En conséquence, il y a lieu d’ordonner l’expulsion de la société Granitz, de ses biens et de tout occupant de son chef du local d’activité loué, situé [Adresse 7] et ce, au besoin, avec le concours de la force publique et d’un serrurier.
Le sort des meubles trouvés dans les lieux sera régi en cas d’expulsion conformément aux dispositions du code des procédures civiles d’exécution et selon les modalités précisées au dispositif de l’ordonnance.
III.Sur l’indemnité d’occupation
Il est rappelé qu’à compter de la résiliation du bail par l’effet de la clause résolutoire le preneur n’est plus débiteur de loyers, mais d’une indemnité d’occupation. Cette indemnité d’occupation est destinée à indemniser les bailleurs, d’une part de la poursuite irrégulière de l’occupation, et d’autre part, du fait qu’ils sont privés de la libre disposition des locaux.
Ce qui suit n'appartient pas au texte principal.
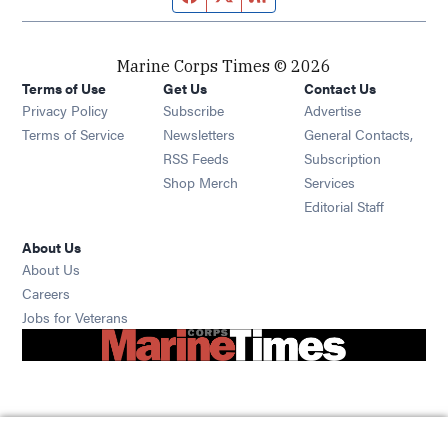
Marine Corps Times © 2026
Terms of Use
Get Us
Contact Us
Opens in new window
Privacy Policy
Subscribe
Advertise
Opens in new window
Terms of Service
Newsletters
General Contacts,
Opens in new window
RSS Feeds
Subscription
Opens in new window
Shop Merch
Services
Editorial Staff
About Us
About Us
Opens in new window
Careers
Opens in new window
Jobs for Veterans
À défaut d’indication dans le contrat de bail du montant de l’indemnité d’occupation à fixer, celle-ci sera équivalente au montant du loyer mensuel.
*
En l’espèce, il ressort des pièces versées aux débats que le loyer mensuel est porté à la somme de 1 540,80 euros par mois.
Par conséquent, il convient de fixer à la somme de 1 540,80 euros le montant de l’indemnité d’occupation mensuelle qui devra être régler par la société Granitz à compter de la résiliation de plein droit du bail et jusqu’à la libération effective des lieux.
IV.Sur les demandes de provisions
Aux termes des dispositions de l’article 835, alinéa 2 du code de procédure civile, dans les cas où l’obligation n’est pas sérieusement contestable, le président du tribunal judiciaire statuant en référé peut toujours accorder une provision au créancier.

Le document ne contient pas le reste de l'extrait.